综上所述,法治反腐中的善治包含以下几个方面。
(一)善治是依法治理
一是坚持法律至上的理念。中国改革开放的总设计师邓小平特别强调要维护宪法的权威。依法治理就是指治理腐败的过程中,所有行为都要在法律规定的范围内按照法律既定的程序进行治理工作。法治的一个重要价值就是法律至上,即法律具有终极意义上的规制和裁决人们行为的资格,这就要求无论是政府还是个人在作出行为时都要受到法律的指引和约束,尤其公权力执掌任何公共行为都必须于法有据,坚决杜绝“上有政策,下有对策”的现象,严格依法办事。
二是合法性评价放在首位。法治反腐必须首先考虑行为的目的、程序、内容等是否合乎相关法律规定,在对各种行为、利益诉求的评价中,要优先把对行为的合法性评价放在第一位。在处理相应的涉嫌腐败案件的过程中,如果既有法律途径可以用,又有别的途径可以用,那么就应该优先适用法律途径,只有在确实没有相应法律手段可以运用的时候,才可以在法治思维的引领下在法律允许的范围内择优考虑其他手段。

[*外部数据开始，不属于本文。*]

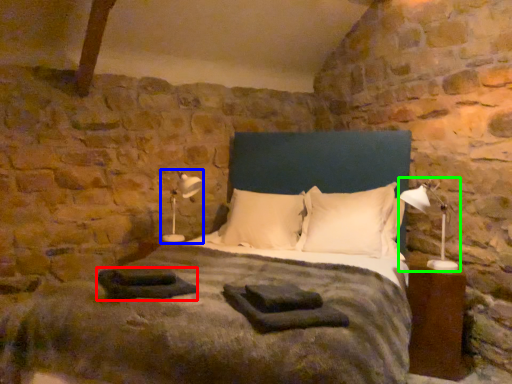 Question: Considering the real-world distances, which object is farthest from material (highlighted by a red box)? table lamp (highlighted by a blue box) or table lamp (highlighted by a green box)?

Choices:
 (A) table lamp
 (B) table lamp

Answer: (B) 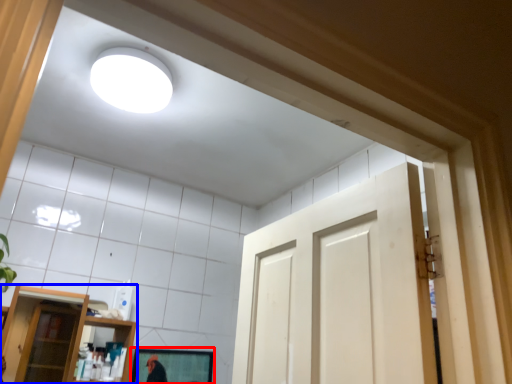 Question: Which object is closer to the camera taking this photo, mirror (highlighted by a red box) or shelf (highlighted by a blue box)?

Choices:
 (A) mirror
 (B) shelf

Answer: (B) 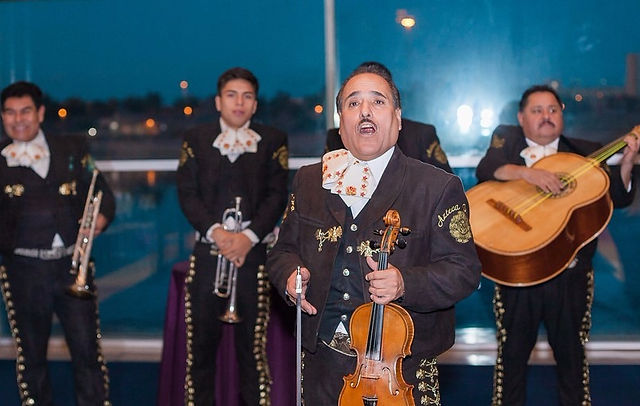 Locate an element on the screen. window is located at coordinates [157, 95], [436, 67]. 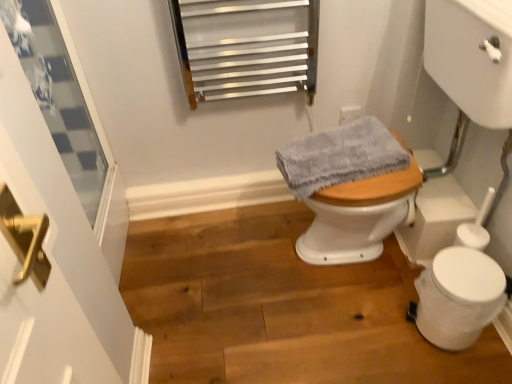 Question: From a real-world perspective, is clear glass window at upper left positioned above or below white plastic toilet bowl at lower right?

Choices:
 (A) below
 (B) above

Answer: (B)

Question: Considering the positions of clear glass window at upper left and white plastic toilet bowl at lower right in the image, is clear glass window at upper left taller or shorter than white plastic toilet bowl at lower right?

Choices:
 (A) short
 (B) tall

Answer: (B)

Question: Estimate the real-world distances between objects in this image. Which object is farther from the clear glass window at upper left?

Choices:
 (A) white glossy sink at right
 (B) gray fabric at center
 (C) wooden floor at center
 (D) white plastic toilet bowl at lower right

Answer: (D)

Question: Which object is positioned closest to the white plastic toilet bowl at lower right?

Choices:
 (A) clear glass window at upper left
 (B) gray fabric at center
 (C) white glossy sink at right
 (D) wooden floor at center

Answer: (C) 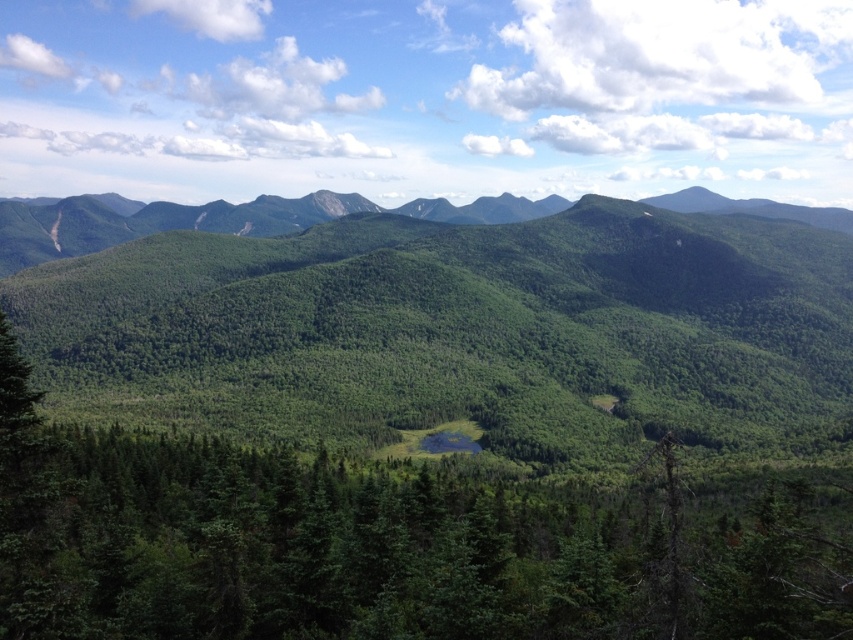 You are an environmental scientist studying the mountainous landscape. You observe the green forested mountain range at center and the green forested mountain range at upper center. Which mountain range is closer to the observer?

The green forested mountain range at center is closer to the observer because it is positioned under the green forested mountain range at upper center, indicating it is in front.

In the scene shown: You are standing at the camera position and want to reach the point marked at coordinates point (74,352). If you walk straight towards it, how far will you have to walk?

The point marked at coordinates point (74,352) is 246.54 meters away from the camera position, so you will have to walk 246.54 meters straight towards it to reach it. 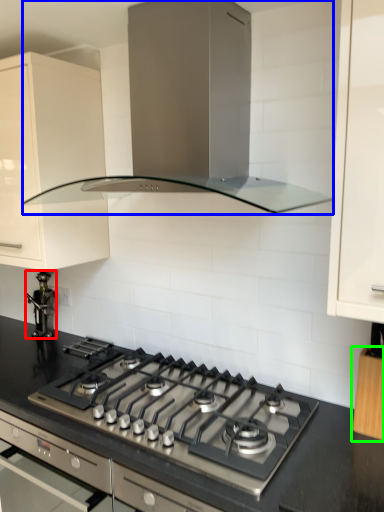 Question: Which object is the closest to the appliance (highlighted by a red box)? Choose among these: home appliance (highlighted by a blue box) or cabinetry (highlighted by a green box).

Choices:
 (A) home appliance
 (B) cabinetry

Answer: (A) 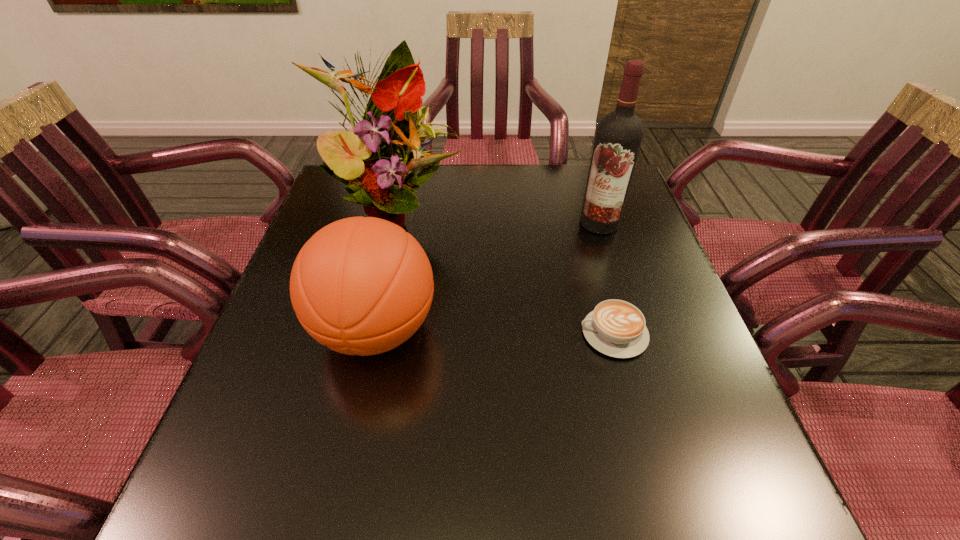 Where is `free space on the desktop that is between the third tallest object and the cappuccino and is positioned on the front-facing side of the bouquet`? free space on the desktop that is between the third tallest object and the cappuccino and is positioned on the front-facing side of the bouquet is located at coordinates (481, 332).

At what (x,y) coordinates should I click in order to perform the action: click on free spot on the desktop that is between the basketball and the cappuccino and is positioned on the label of the wine bottle. Please return your answer as a coordinate pair (x, y). The image size is (960, 540). Looking at the image, I should click on (480, 332). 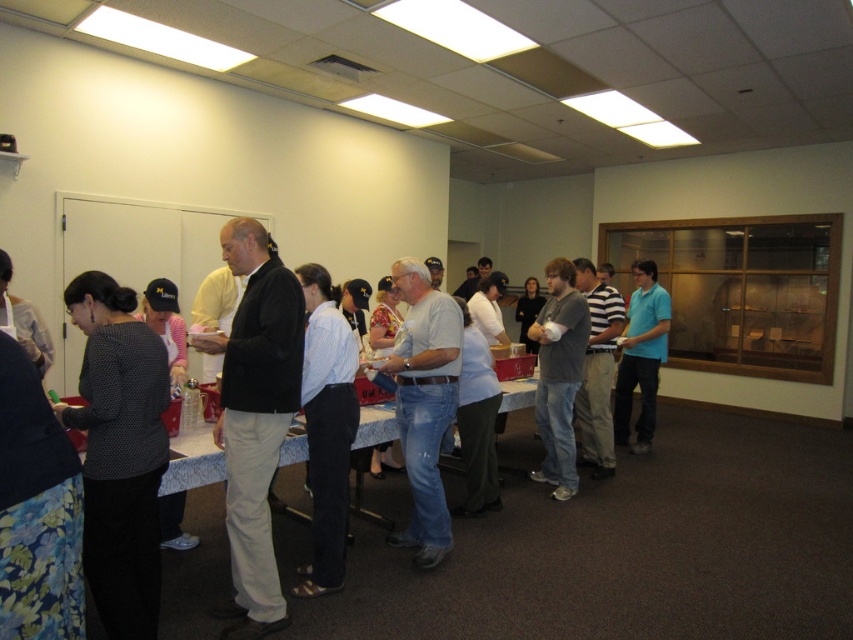 Question: Does polka dot blouse at left appear on the right side of denim jeans at center?

Choices:
 (A) yes
 (B) no

Answer: (B)

Question: Is light beige pants at center above light blue striped shirt at center?

Choices:
 (A) yes
 (B) no

Answer: (A)

Question: Based on their relative distances, which object is nearer to the light blue striped shirt at center?

Choices:
 (A) gray cotton shirt at center
 (B) light blue shirt at center
 (C) blue cotton shirt at center
 (D) polka dot blouse at left

Answer: (D)

Question: Which is farther from the blue cotton shirt at center?

Choices:
 (A) gray cotton shirt at center
 (B) light beige pants at center
 (C) light blue shirt at center

Answer: (B)

Question: Is the position of blue cotton shirt at center less distant than that of striped cotton shirt at center?

Choices:
 (A) yes
 (B) no

Answer: (B)

Question: Estimate the real-world distances between objects in this image. Which object is closer to the light blue striped shirt at center?

Choices:
 (A) blue cotton shirt at center
 (B) light blue shirt at center

Answer: (B) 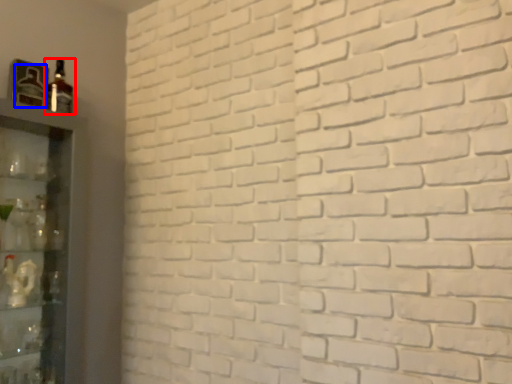 Question: Which of the following is the farthest to the observer, bottle (highlighted by a red box) or bottle (highlighted by a blue box)?

Choices:
 (A) bottle
 (B) bottle

Answer: (A) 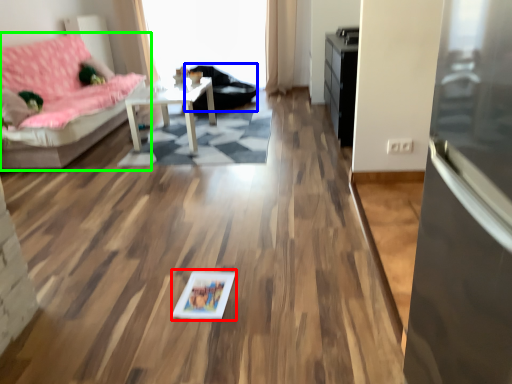 Question: Which is farther away from picture frame (highlighted by a red box)? armchair (highlighted by a blue box) or studio couch (highlighted by a green box)?

Choices:
 (A) armchair
 (B) studio couch

Answer: (A) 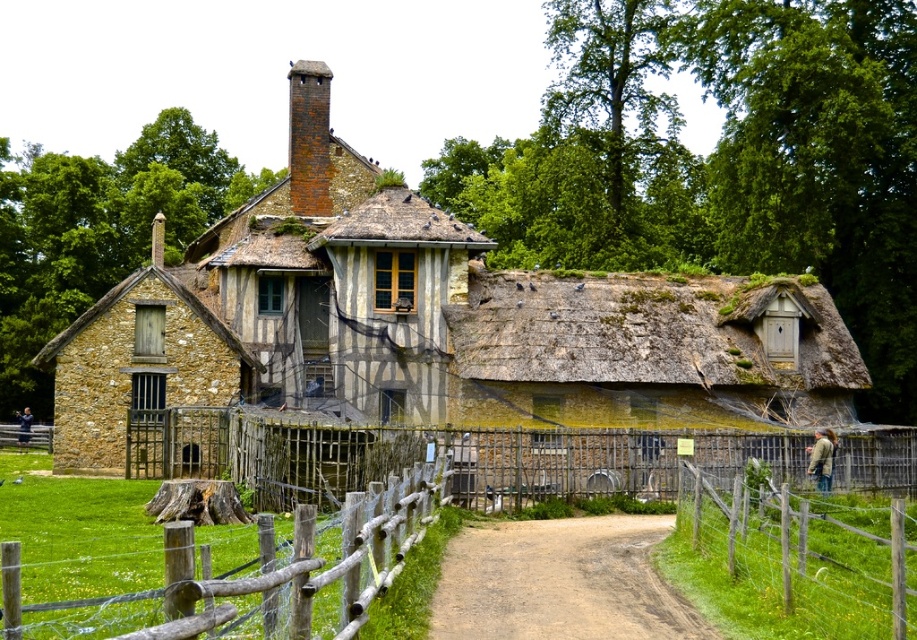 Question: Does wooden rustic fence at center appear on the left side of wooden fence at right?

Choices:
 (A) no
 (B) yes

Answer: (B)

Question: Which point is closer to the camera taking this photo?

Choices:
 (A) (294, 131)
 (B) (572, 554)

Answer: (B)

Question: Among these objects, which one is farthest from the camera?

Choices:
 (A) wooden rustic fence at center
 (B) wooden fence at center
 (C) wooden fence at right
 (D) rustic stone cottage at center

Answer: (D)

Question: Can you confirm if wooden fence at center is thinner than rusty brick chimney at upper center?

Choices:
 (A) no
 (B) yes

Answer: (A)

Question: Is brown dirt track at center further to camera compared to rusty brick chimney at upper center?

Choices:
 (A) no
 (B) yes

Answer: (A)

Question: Which is nearer to the brown dirt track at center?

Choices:
 (A) wooden fence at right
 (B) rusty brick chimney at upper center
 (C) wooden rustic fence at center
 (D) wooden fence at center

Answer: (A) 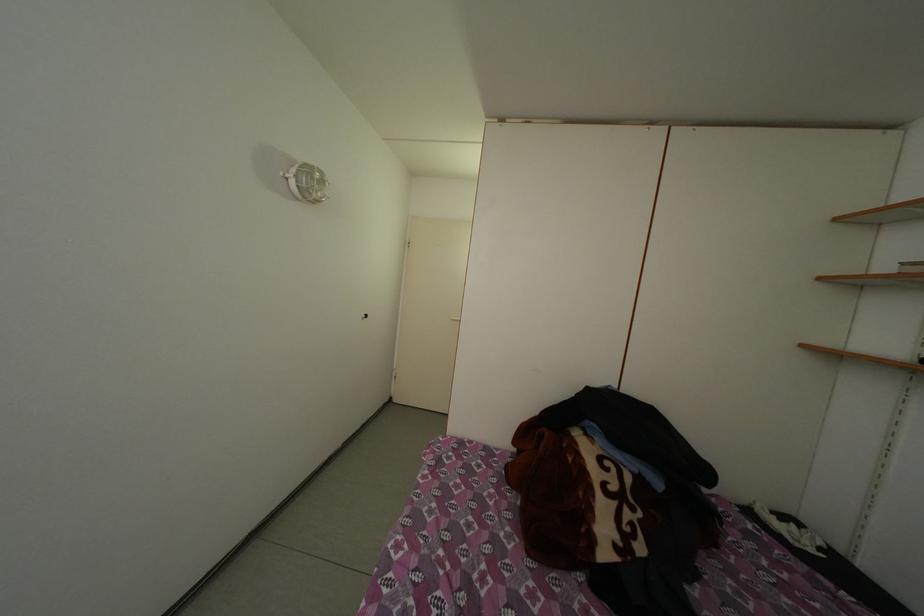 The height and width of the screenshot is (616, 924). In order to click on white door handle in this screenshot , I will do `click(455, 318)`. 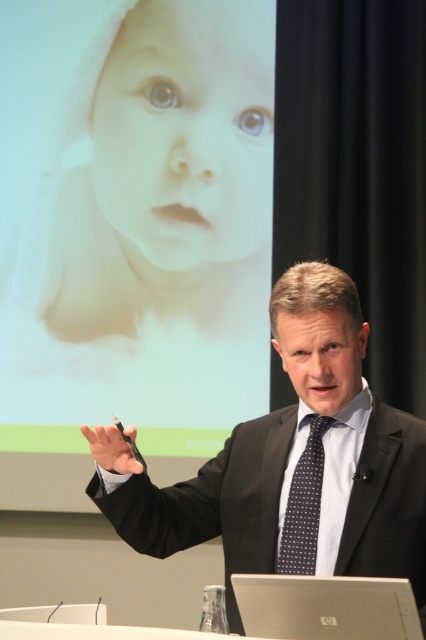 You are an attendee at the presentation. You notice the smooth white baby at upper left and the black suit at center. Which object is positioned higher in the image?

The smooth white baby at upper left is positioned higher than the black suit at center.

You are sitting in the audience of this presentation. You notice two points on the projection screen. One is at coordinates point (396,616) and the other is at point (307,417). Which point is closer to you?

Point (396,616) is in front of point (307,417), so it is closer to you.

You are an attendee in the conference room. You want to take a photo of the black suit at center without the smooth white baby at upper left appearing in the frame. Is it possible given their positions?

The smooth white baby at upper left is further to the viewer than the black suit at center, so it is blocking the view. Therefore, you cannot take a photo of the black suit at center without the smooth white baby at upper left appearing in the frame. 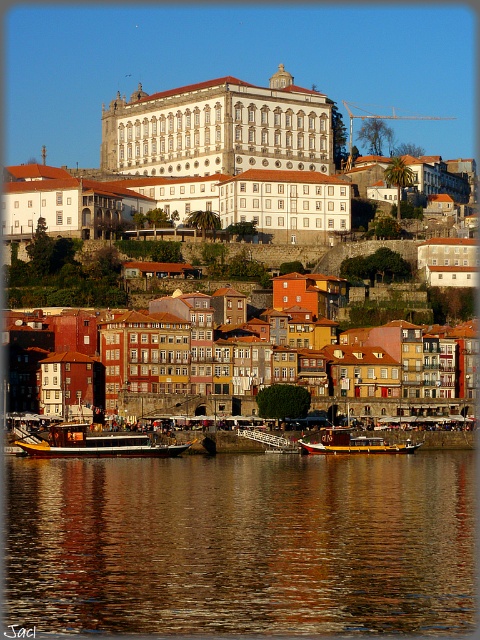 Question: Is yellow polished wood boat at lower left above wooden polished boat at center?

Choices:
 (A) no
 (B) yes

Answer: (B)

Question: Is brown reflective water at center below yellow polished wood boat at lower left?

Choices:
 (A) no
 (B) yes

Answer: (B)

Question: Which of these objects is positioned farthest from the white stone building at upper center?

Choices:
 (A) white stone building at center
 (B) wooden polished boat at center
 (C) brown reflective water at center

Answer: (C)

Question: Considering the relative positions of brown reflective water at center and wooden polished boat at center in the image provided, where is brown reflective water at center located with respect to wooden polished boat at center?

Choices:
 (A) below
 (B) above

Answer: (A)

Question: Which object appears closest to the camera in this image?

Choices:
 (A) white stone building at center
 (B) white stone building at upper center
 (C) yellow polished wood boat at lower left

Answer: (C)

Question: Which object is farther from the camera taking this photo?

Choices:
 (A) brown reflective water at center
 (B) wooden polished boat at center
 (C) white stone building at upper center
 (D) yellow polished wood boat at lower left

Answer: (C) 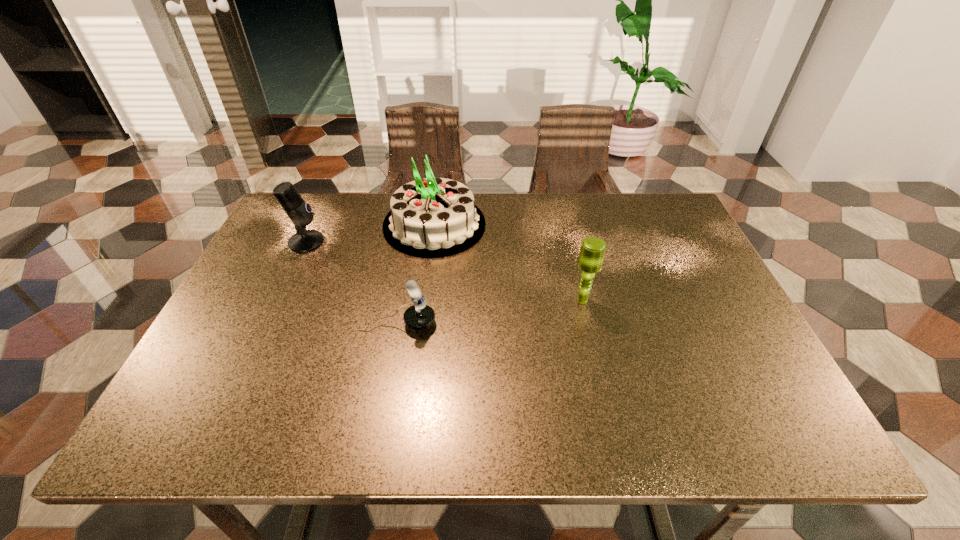 Locate an element on the screen. birthday cake is located at coordinates (432, 217).

You are a GUI agent. You are given a task and a screenshot of the screen. Output one action in this format:
    pyautogui.click(x=<x>, y=<y>)
    Task: Click on the leftmost object
    
    Given the screenshot: What is the action you would take?
    pyautogui.click(x=300, y=213)

This screenshot has height=540, width=960. Identify the location of the leftmost microphone. (300, 213).

Image resolution: width=960 pixels, height=540 pixels. What are the coordinates of `the rightmost microphone` in the screenshot? It's located at (593, 249).

Identify the location of the second nearest object. The width and height of the screenshot is (960, 540). (593, 249).

Identify the location of the nearest object. Image resolution: width=960 pixels, height=540 pixels. (420, 316).

Find the location of `the nearest microphone`. the nearest microphone is located at coordinates (420, 316).

Image resolution: width=960 pixels, height=540 pixels. What are the coordinates of `free space located 0.200m on the left of the birthday cake` in the screenshot? It's located at (316, 225).

This screenshot has width=960, height=540. Identify the location of vacant space located 0.240m on the stand of the leftmost object. (408, 242).

Locate an element on the screen. vacant space located on the left of the rightmost object is located at coordinates click(433, 300). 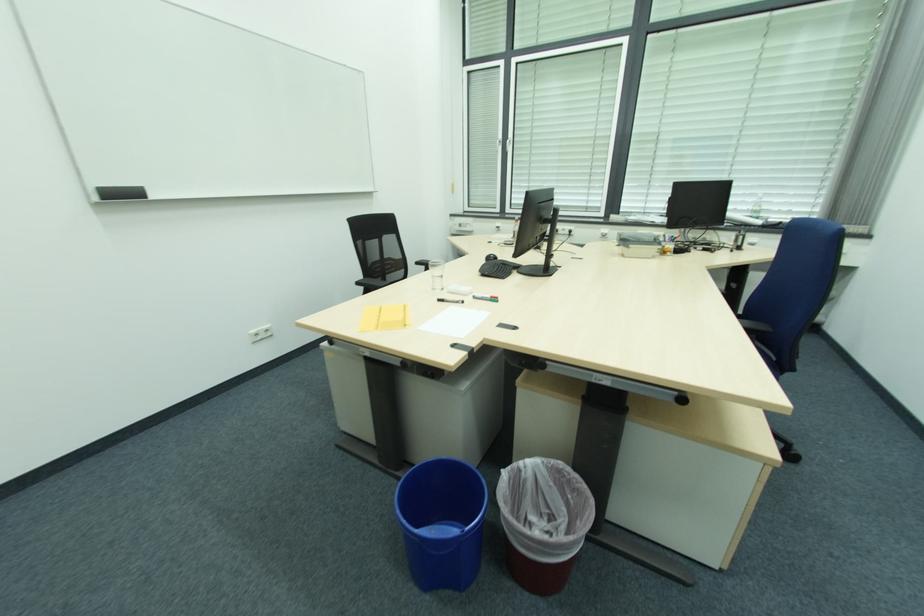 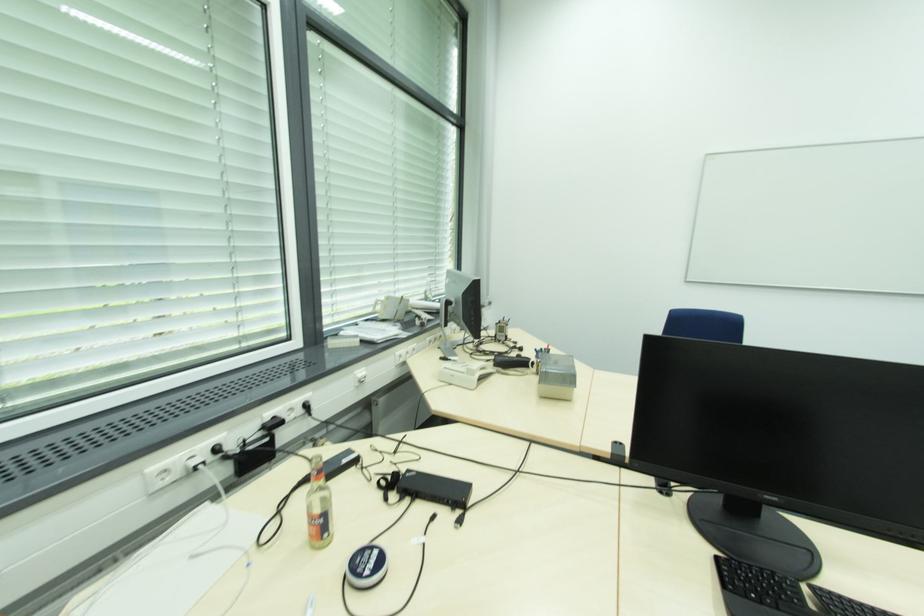 Locate, in the second image, the point that corresponds to (565,230) in the first image.

(294, 410) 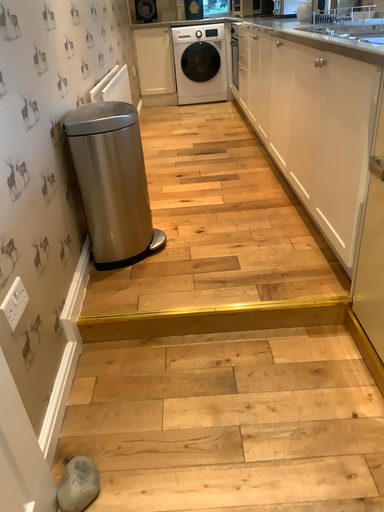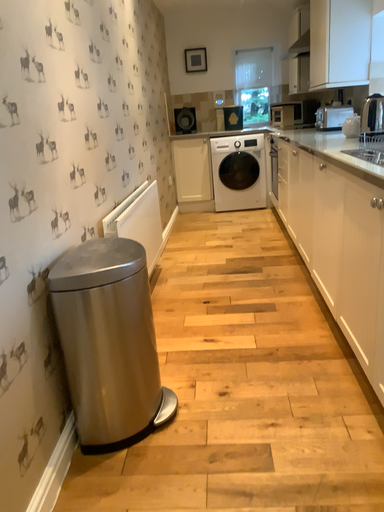 Question: How did the camera likely rotate when shooting the video?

坚持法治反腐,就要坚持反腐法律规定是判定腐败行为性质及情节的唯一标准。要使法治反腐取得实质成效,就必须重构反腐的治理路径,加强司法反腐的力量。比如在具体的腐败个案查处中,腐败案件涉案的金额、情节以及所造成的损害后果等法律规定的因素才是查处的依据,不应该主观臆测,也不能只从表象来进行查处工作,而要把腐败案件交由有权的司法机关按照既定程序进行最终处理,别的机构只能起辅助作用。
(二)善治是民主治理
马克思主义唯物史观认为,人民是物质财富的创造者、精神财富的创造者、社会变革的决定力量,国家政权的所有者是人民群众。马克思在《法兰西内战》一书中指出,这是社会把国家政权重新收回,把它从统治社会、压制社会的力量变成社会本身的生命力;这是人民群众把国家政权重新收回,他们组成自己的力量去代替压迫他们的有组织的力量[4]。民主治理就要加强在群众中宣传,让群众团结起来共同反腐。习近平总书记强调,要树立大宣传的工作理念,动员各条战线各个部门一起来做,把宣传思想工作同各个领域的行政管理、行业管理、社会管理更加紧密地结合起来[5]155。腐败并不是只有政府机构面临的问题,而是全社会全人类面临的共同难题,因而治理腐败不仅要靠政府的努力,也要整合社会和民众的力量。政府应当为广大民众提供有效的参与渠道和平台,协调一致共同治理腐败
法治反腐斗争的国内外经验表明,仅仅依靠政府展开反腐斗争是远远不够的。民主是腐化的天敌。社会越民主,权与钱的运用就越清正,腐败现象就难以滋生和易于抑止。这是因为,不受制约的权力是导致贪污腐败的病根,而民主则是制约与监督权力的良药。民主的精义在于广泛分配权力与权利,并以权利制约权力,以公民权利监督公共权力[6]。这段话给我们的启示就是要想有效治理腐败,就必须要在民主精神的指导下部署法治反腐的工作。
(三)惩治和预防相结合
一是加大惩治力度,惩前毖后。不惩治腐败,法治反腐就会流于空谈,不放松惩治腐败的力度可以使现有腐败情势得到控制和缓解,通过严厉惩治也在一定程度上对潜在腐败行为的发生起到很好的预防作用。惩治的目的不仅在于处理已经发现的腐败分子,更在于维护法治反腐法律法规的严肃性和约束性作用,同时对腐败分子以外的其他潜在腐败分子起到震慑作用,促使公职人员切实在法治的轨道上运用权力,从而有效地防止腐败的发生。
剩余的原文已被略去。